Customize Salary slip, add field (currency, name “Prev Gross YTD”) it should create a field custom_prev_gross_ytd. After saving, you can change the display name to Previous Gross YTD, for better readability.

Create a server script that’s activated before_insert.

# Set only if not already set (so it doesn't change on updates or submit)
if not doc.custom_prev_gross_ytd:
    last_slip = frappe.db.get_all(
        "Salary Slip",
        filters={
            "employee": doc.employee,
            "docstatus": 1,
            "start_date": ["<", doc.start_date]
        },
        fields=["gross_year_to_date"],
        order_by="start_date desc",
        limit=1
    )
    doc.custom_prev_gross_ytd = last_slip[0].gross_year_to_date if last_slip else 0

I used the following formula for FUTA:

0 if ((custom_previous_gross_ytd) >= 7000) else 
0.006 * (7000 - (custom_previous_gross_ytd)) if ((custom_previous_gross_ytd + B) > 7000) else 
0.006 * B

I’m unable to get the custom_prev_gross_ytd to populate as early as the salary components are first calculated.

I don’t know why frappe has the components calculated before save or why I can’t populate custom_prev_gross_ytd as at the same time or before calculations are performed before pressing save (after selecting the employee).

I still have to test this with Payroll Entry workflow.

Thank you, @volkswagner.
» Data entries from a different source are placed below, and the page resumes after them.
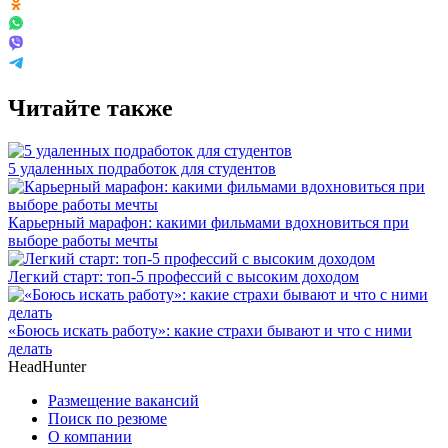
Читайте также
5 удаленных подработок для студентов
Карьерный марафон: какими фильмами вдохновиться при
выборе работы мечты
Легкий старт: топ-5 профессий с высоким доходом
«Боюсь искать работу»: какие страхи бывают и что с ними
делать
HeadHunter
Размещение вакансий
Поиск по резюме
О компании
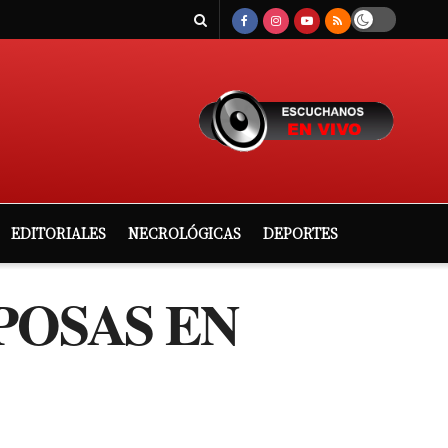
EDITORIALES
NECROLÓGICAS
DEPORTES
POSAS EN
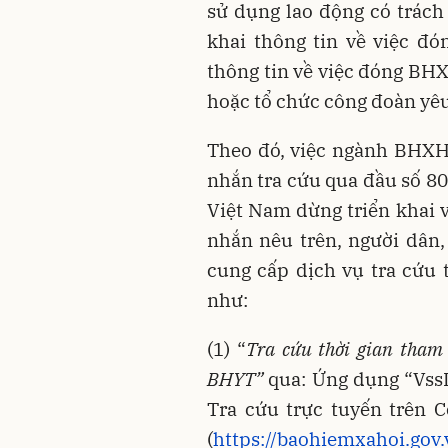
sử dụng lao động có trách
khai thông tin về việc đ
thông tin về việc đóng BHX
hoặc tổ chức công đoàn yêu
Theo đó, việc ngành BHXH
nhắn tra cứu qua đầu số 80
Việt Nam dừng triển khai vi
nhắn nêu trên, người dân
cung cấp dịch vụ tra cứu
như:
(1) “
Tra cứu thời gian tha
BHYT
”
qua:
Ứng dụng “VssI
Tra cứu trực tuyến trên 
(
https://baohiemxahoi.gov.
I’ve been experimenting with a custom field as well and seem to be on a similar track to yours. I’ve also tried using a custom server script and hooks.py to trigger updates on insert or validate events—aiming to calculate the gross and apply the deduction formula before the document is submitted.
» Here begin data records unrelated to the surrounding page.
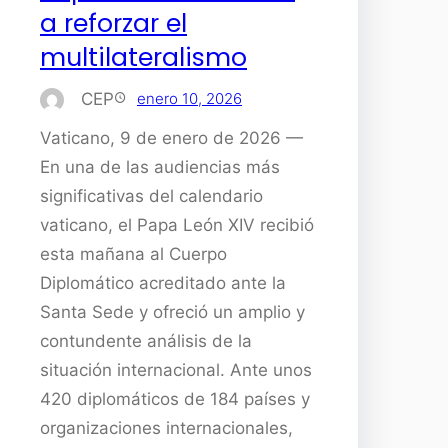
a reforzar el
multilateralismo
CEP
enero 10, 2026
Vaticano, 9 de enero de 2026 —
En una de las audiencias más
significativas del calendario
vaticano, el Papa León XIV recibió
esta mañana al Cuerpo
Diplomático acreditado ante la
Santa Sede y ofreció un amplio y
contundente análisis de la
situación internacional. Ante unos
420 diplomáticos de 184 países y
organizaciones internacionales,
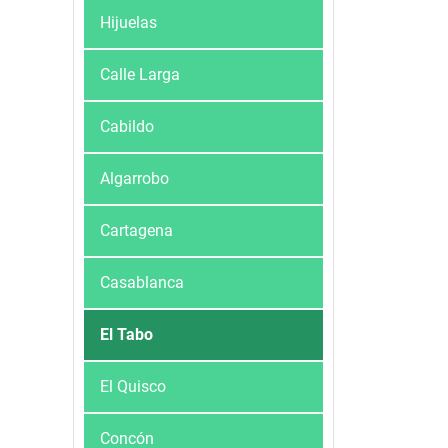
Hijuelas
Calle Larga
Cabildo
Algarrobo
Cartagena
Casablanca
El Tabo
El Quisco
Concón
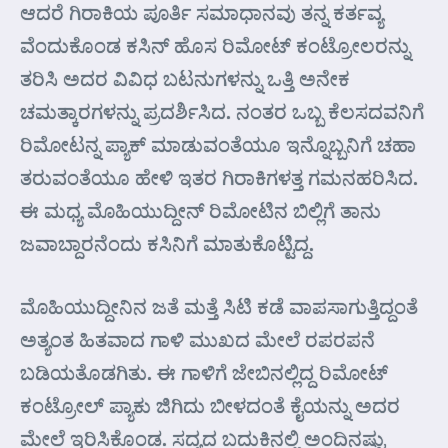
ಆದರೆ ಗಿರಾಕಿಯ ಪೂರ್ತಿ ಸಮಾಧಾನವು ತನ್ನ ಕರ್ತವ್ಯ
ವೆಂದುಕೊಂಡ ಕಸಿನ್ ಹೊಸ ರಿಮೋಟ್ ಕಂಟ್ರೋಲರನ್ನು
ತರಿಸಿ ಅದರ ವಿವಿಧ ಬಟನುಗಳನ್ನು ಒತ್ತಿ ಅನೇಕ
ಚಮತ್ಕಾರಗಳನ್ನು ಪ್ರದರ್ಶಿಸಿದ. ನಂತರ ಒಬ್ಬ ಕೆಲಸದವನಿಗೆ
ರಿಮೋಟನ್ನ ಪ್ಯಾಕ್ ಮಾಡುವಂತೆಯೂ ಇನ್ನೊಬ್ಬನಿಗೆ ಚಹಾ
ತರುವಂತೆಯೂ ಹೇಳಿ ಇತರ ಗಿರಾಕಿಗಳತ್ತ ಗಮನಹರಿಸಿದ.
ಈ ಮಧ್ಯ ಮೊಹಿಯುದ್ದೀನ್ ರಿಮೋಟಿನ ಬಿಲ್ಲಿಗೆ ತಾನು
ಜವಾಬ್ದಾರನೆಂದು ಕಸಿನಿಗೆ ಮಾತುಕೊಟ್ಟಿದ್ದ.
ಮೊಹಿಯುದ್ದೀನಿನ ಜತೆ ಮತ್ತೆ ಸಿಟಿ ಕಡೆ ವಾಪಸಾಗುತ್ತಿದ್ದಂತೆ
ಅತ್ಯಂತ ಹಿತವಾದ ಗಾಳಿ ಮುಖದ ಮೇಲೆ ರಪರಪನೆ
ಬಡಿಯತೊಡಗಿತು. ಈ ಗಾಳಿಗೆ ಜೇಬಿನಲ್ಲಿದ್ದ ರಿಮೋಟ್
ಕಂಟ್ರೋಲ್ ಪ್ಯಾಕು ಜಿಗಿದು ಬೀಳದಂತೆ ಕೈಯನ್ನು ಅದರ
ಮೇಲೆ ಇರಿಸಿಕೊಂಡ. ಸದ್ಯದ ಬದುಕಿನಲ್ಲಿ ಅಂದಿನಷ್ಟು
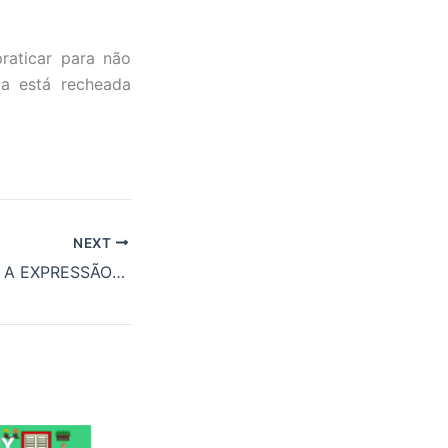
raticar para não
ia está recheada
NEXT
O QUE SIGNIFICA A EXPRESSÃO A PENNY FOR YOUR THOUGHTS?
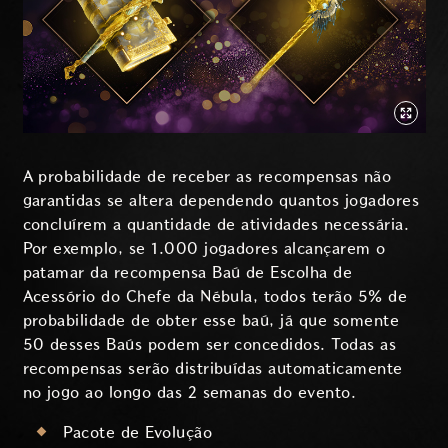
A probabilidade de receber as recompensas não
garantidas se altera dependendo quantos jogadores
concluírem a quantidade de atividades necessária.
Por exemplo, se 1.000 jogadores alcançarem o
patamar da recompensa Baú de Escolha de
Acessório do Chefe da Nébula, todos terão 5% de
probabilidade de obter esse baú, já que somente
50 desses Baús podem ser concedidos. Todas as
recompensas serão distribuídas automaticamente
no jogo ao longo das 2 semanas do evento.
Pacote de Evolução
I’m confident I’ll get it working eventually, and when I do, I’ll be sure to share my results with the forum.

Thanks again to everyone who contributed to this discussion. I understand and respect the various perspectives shared, but I still firmly believe that the values posted to the General Ledger should be accurate after a Save and before a Submit. From an accountant’s point of view, I think we can all agree on the importance of that.